I watched the documentary Cowspiracy The Sustainability Secret last night. As a lacto ovo pesca vegetarian I was shamed. *Forlornly hangs head*. There were LOTS of great facts packed into the hour and a half but it did what so many of them do; the producer tried to sell me on an all or nothing approach to saving the environment.

I want to be a good little environmentalist and do my part to save the planet. I have been a vegetarian for twenty years. I have been car free and bicycling for six months. I use greywater to flush my toilet, I have eliminated most chemicals brought into my house. I am trying to reduce the amount of plastic in my life. I am working towards a local, more sustainable, minimalist, zero-waste lifestyle. I even volunteer for an organization which is trying to reduce food waste and raise awareness about food insecurity. Yay me. Pats on the back. By the way it is not good enough.

This blog is supposed to be about milk. Here it is.

It can take up to 2,000 gallons of water to produce one gallon of milk. The cow needs water to perform basic biological functions from day to day, and only a fraction of the water the cow consumes is actually converted into milk.

Yikes. That is a lot of water. Well what about almond milk?

According to Capitalism is Freedom, it takes 1.1 gallons of water to produce a single almond, or about which would translate to about 460 gallons of water per pound of almonds. In turn, it takes about two pounds of almonds to make one gallon of Almond Milk, or 920 gallons of water.
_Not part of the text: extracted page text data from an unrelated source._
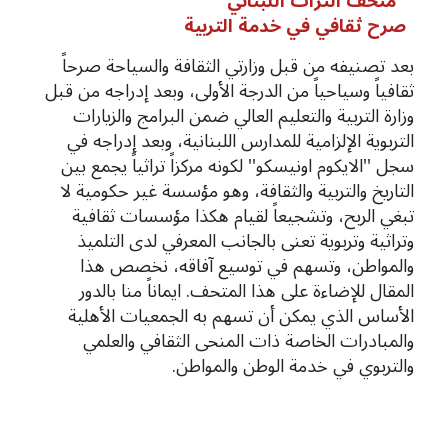
''متحف التراث اللبناني''
صرح ثقافي في خدمة التربية
بعد تصنيفه من قبل وزارتي الثقافة والسياحة صرحاً
ثقافياً وسياحياً من الدرجة الأولى، وبعد إدراجه من قبل
وزارة التربية والتعليم العالي ضمن البرامج والزيارات
التربوية الإلزامية للمدارس اللبنانية، وبعد إدراجه في
سجل ''الايكوم اونيسكو'' لكونه مركزاً تراثياً يجمع بين
التاريخ والتربية والثقافة، وهو مؤسسة غير حكومية لا
تبغي الربح، وتشجيعاً لقيام هكذا مؤسسات ثقافية
وتراثية وتربوية تعنى بالجانب المعرفي لدى التلميذ
والمواطن، وتسهم في توسيع آفاقه، نخصص هذا
المقال للإضاءة على هذا المتحف. ايماناً منا بالدور
الأساس الذي يمكن أن تسهم به الجمعيات الأهلية
والمبادرات الخاصة ذات المنحى الثقافي والعلمي
والتربوي في خدمة الوطن والمواطن.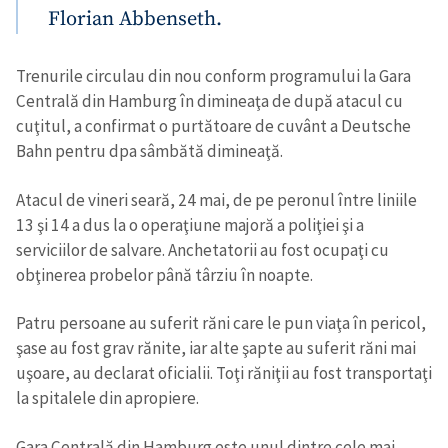
Florian Abbenseth.
Trenurile circulau din nou conform programului la Gara
Centrală din Hamburg în dimineaţa de după atacul cu
cuţitul, a confirmat o purtătoare de cuvânt a Deutsche
Bahn pentru dpa sâmbătă dimineaţă.
Atacul de vineri seară, 24 mai, de pe peronul între liniile
13 şi 14 a dus la o operaţiune majoră a poliţiei şi a
serviciilor de salvare. Anchetatorii au fost ocupaţi cu
obţinerea probelor până târziu în noapte.
Patru persoane au suferit răni care le pun viaţa în pericol,
şase au fost grav rănite, iar alte şapte au suferit răni mai
uşoare, au declarat oficialii. Toţi răniţii au fost transportaţi
la spitalele din apropiere.
Gara Centrală din Hamburg este unul dintre cele mai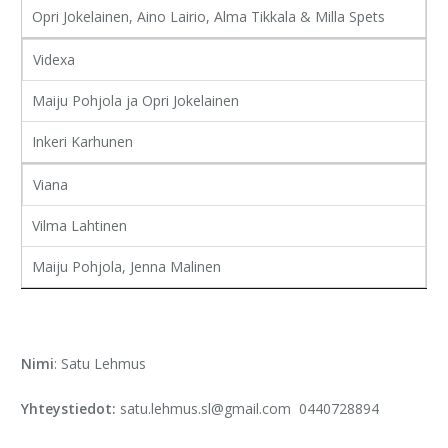
Opri Jokelainen, Aino Lairio, Alma Tikkala & Milla Spets
Videxa
Maiju Pohjola ja Opri Jokelainen
Inkeri Karhunen
Viana
Vilma Lahtinen
Maiju Pohjola, Jenna Malinen
Nimi
: Satu Lehmus
Yhteystiedot:
satu.lehmus.sl@gmail.com 0440728894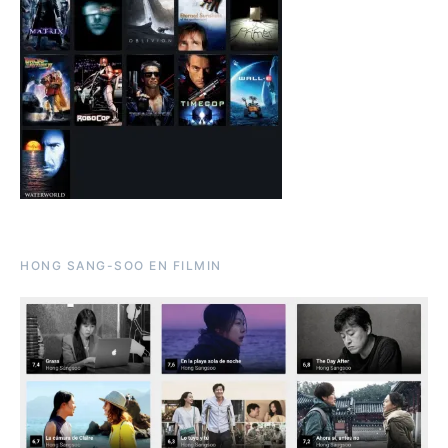
HONG SANG-SOO EN FILMIN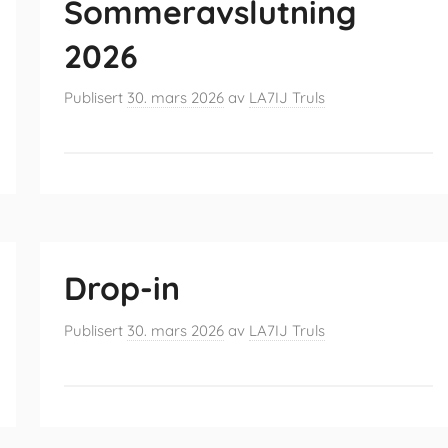
Sommeravslutning
2026
Publisert
30. mars 2026
av
LA7IJ Truls
Drop-in
Publisert
30. mars 2026
av
LA7IJ Truls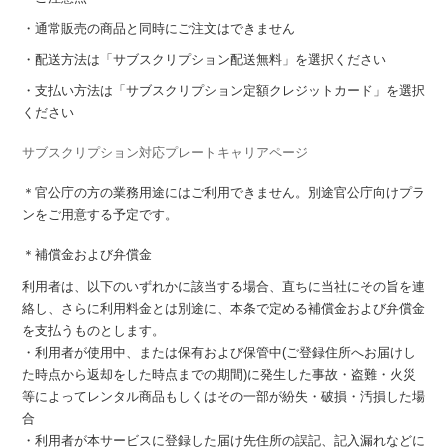
・通常販売の商品と同時にご注文はできません
・配送方法は「サブスクリプション配送無料」を選択ください
・支払い方法は「サブスクリプション定額クレジットカード」を選択
ください
サブスクリプション対応プレートキャリアページ
＊官公庁の方の業務用途にはご利用できません。別途官公庁向けプラ
ンをご用意する予定です。
＊補償金および弁償金
利用者は、以下のいずれかに該当する場合、直ちに当社にその旨を連
絡し、さらに利用料金とは別途に、本条で定める補償金および弁償金
を支払うものとします。
・利用者が使用中、または保有および保管中(ご登録住所へお届けし
た時点から返却をした時点までの期間)に発生した事故・盗難・火災
等によってレンタル商品もしくはその一部が紛失・破損・汚損した場
合
・利用者が本サービスに登録した届け先住所の誤記、記入漏れなどに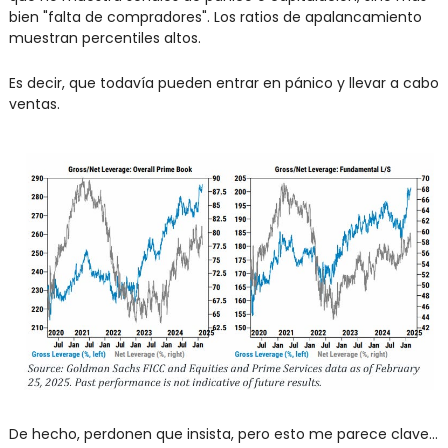
bien "falta de compradores". Los ratios de apalancamiento 
muestran percentiles altos.
Es decir, que todavía pueden entrar en pánico y llevar a cabo 
ventas.
De hecho, perdonen que insista, pero esto me parece clave… 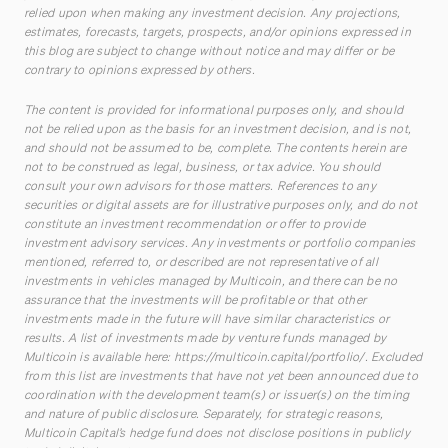
relied upon when making any investment decision. Any projections,
estimates, forecasts, targets, prospects, and/or opinions expressed in
this blog are subject to change without notice and may differ or be
contrary to opinions expressed by others.
The content is provided for informational purposes only, and should
not be relied upon as the basis for an investment decision, and is not,
and should not be assumed to be, complete. The contents herein are
not to be construed as legal, business, or tax advice. You should
consult your own advisors for those matters. References to any
securities or digital assets are for illustrative purposes only, and do not
constitute an investment recommendation or offer to provide
investment advisory services. Any investments or portfolio companies
mentioned, referred to, or described are not representative of all
investments in vehicles managed by Multicoin, and there can be no
assurance that the investments will be profitable or that other
investments made in the future will have similar characteristics or
results. A list of investments made by venture funds managed by
Multicoin is available here:
https://multicoin.capital/portfolio/
. Excluded
from this list are investments that have not yet been announced due to
coordination with the development team(s) or issuer(s) on the timing
and nature of public disclosure. Separately, for strategic reasons,
Multicoin Capital’s hedge fund does not disclose positions in publicly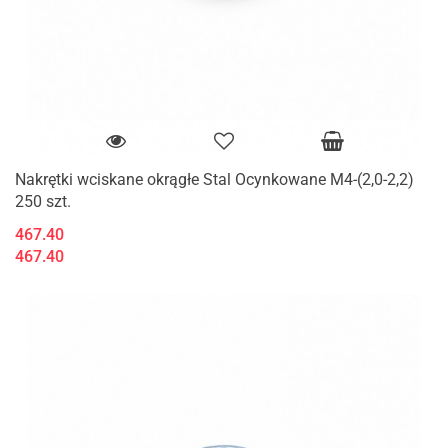
Nakrętki wciskane okrągłe Stal Ocynkowane M4-(2,0-2,2)
250 szt.
467.40
467.40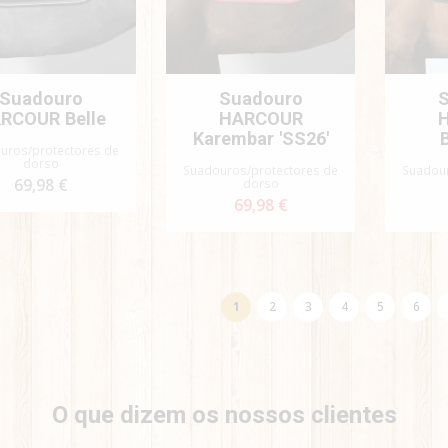
Suadouro
Suadouro
RCOUR Belle
HARCOUR
Karembar 'SS26'
uros/protectores de
dorso
Suadouros/protectores de
Suadour
69,98 €
dorso
69,98 €
1
2
3
4
5
6
O que dizem os nossos clientes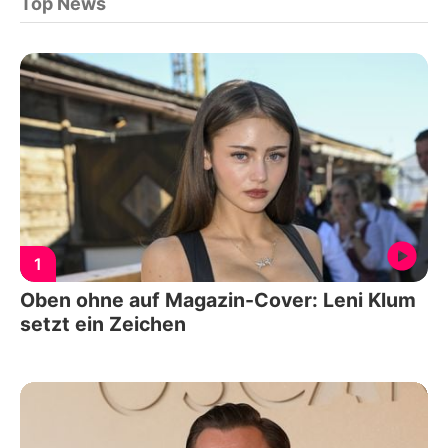
Top News
1
Oben ohne auf Magazin-Cover: Leni Klum
setzt ein Zeichen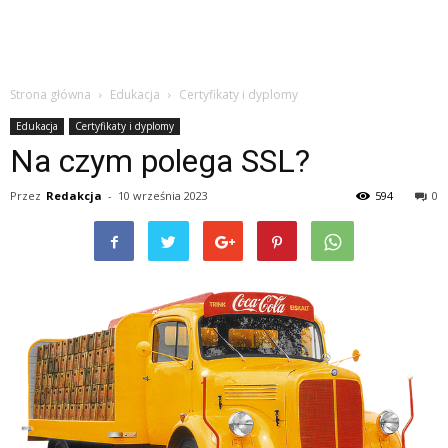
Strona główna
Edukacja
Certyfikaty i dyplomy
Edukacja
Certyfikaty i dyplomy
Na czym polega SSL?
Przez
Redakcja
-
10 września 2023
594
0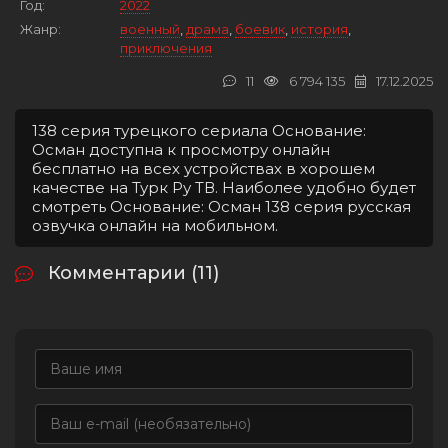
Год:
2022
Жанр:
военный
,
драма
,
боевик
,
история
,
приключения
11
6 794 135
17.12.2025
138 серия турецкого сериала Основание:
Осман доступна к просмотру онлайн
бесплатно на всех устройствах в хорошем
качестве на Турк Ру ТВ. Наиболее удобно будет
смотреть Основание: Осман 138 серия русская
озвучка онлайн на мобильном.
Комментарии (11)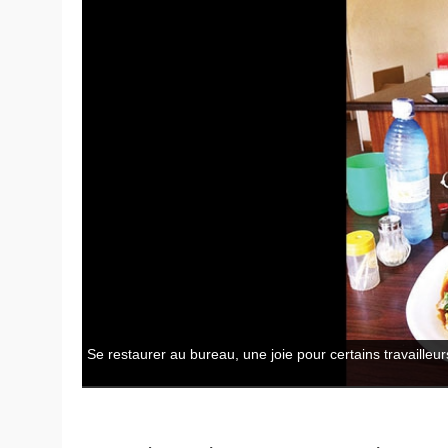
Se restaurer au bureau, une joie pour certains travailleur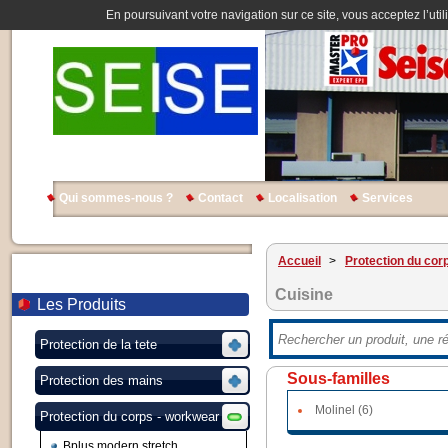
En poursuivant votre navigation sur ce site, vous acceptez l’util
Qui sommes-nous ?
Contact
Localisation
Services
Accueil
>
Protection du cor
Cuisine
Les Produits
Protection de la tete
Sous-familles
Protection des mains
Molinel (6)
Protection du corps - workwear
Bplus modern stretch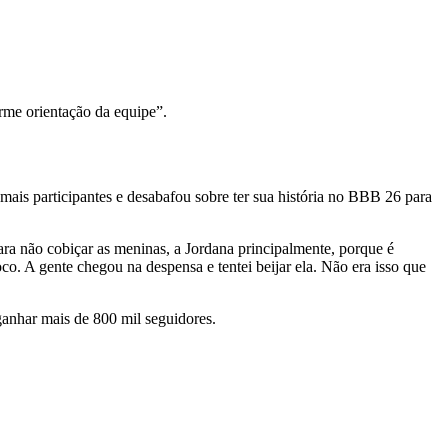
orme orientação da equipe”.
demais participantes e desabafou sobre ter sua história no BBB 26 para
 para não cobiçar as meninas, a Jordana principalmente, porque é
oco. A gente chegou na despensa e tentei beijar ela. Não era isso que
ganhar mais de 800 mil seguidores.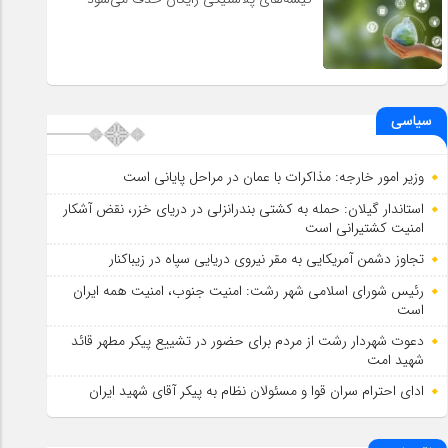
سیاسی
وزیر امور خارجه: مذاکرات با عمان در مراحل پایانی است
استاندار گیلان: حمله به کشتی بندرانزلی در دریای خزر، نقض آشکار
امنیت کشتیرانی است
تجاوز دشمن آمریکایی به مقر نیروی دریایی سپاه در زیباکنار
رئیس شورای اسلامي شهر رشت: امنیت جنوب، امنیت همه ایران
است
دعوت شهردار رشت از مردم برای حضور در تشییع پیکر مطهر قائد
شهید امت
ادای احترام سران قوا و مسئولان نظام به پیکر آقای شهید ایران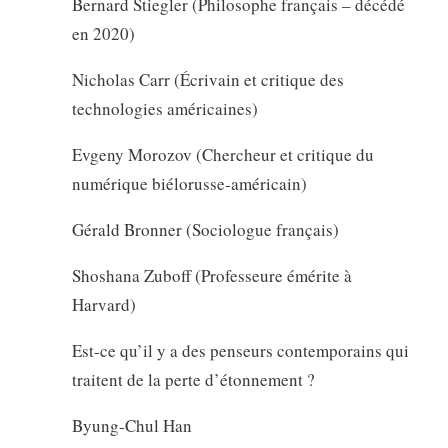
Bernard Stiegler (Philosophe français – décédé
en 2020)
Nicholas Carr (Écrivain et critique des
technologies américaines)
Evgeny Morozov (Chercheur et critique du
numérique biélorusse-américain)
Gérald Bronner (Sociologue français)
Shoshana Zuboff (Professeure émérite à
Harvard)
Est-ce qu’il y a des penseurs contemporains qui
traitent de la perte d’étonnement ?
Byung-Chul Han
Of course, no animals are dying or being abused to make almond milk.

How about soy milk?

A gallon of soy milk requires 208 gallons of water to produce.

That is not bad for water usage, just remember most soy grown is genetically modified. There are also many reports questioning whether or not soy may negatively affect hormones and possibly cause cancer.

Ask me how bad I am feeling about my latte I have every morning. Sure I brew it at home. I have a reusable coffee filter. I do not need any disposable cups or lids. I don’t waste gas driving anywhere to satiate my addiction but growing coffee is another slave labour inducing, rainforest depleting crop. Did you know coffee uses 1,056 gallons of water per gallon of brewed magic bean juice?

So what am I to do? Even if I wanted to embrace a homesteading lifestyle and grow all my food in the backyard, this just is not feasible for me at this time in my life. I really want to make positive changes and reduce my carbon footprint but I honestly do NOT want to go completely vegan. I enjoy dairy and eggs and even a little fish now and again.

Every single egg requires an average of 53 gallons of water to produce.  That may be far less than a 1/3-pound burger requiring 660 gallons of water, but is the environmental cost really worth it?

I just don’t know. I suppose I could calculate out the water required to commercially produce everything I eat and carefully negotiate and defend every choice versus every gallon used. I could swear off animal products and chose my fruits and veggies based on water usage, farming techniques, and overall sustainability. Or I could just do my best.

What would I have to do to call myself an environmentalist? Honestly it does not matter. I don’t need a label to do good in the world. All I have to do is my best. Every positive change is a move in the right direction. I want to be educated on how my food gets to the dinner table. The lessons learned are not easy to stomach, but I need to know the truth.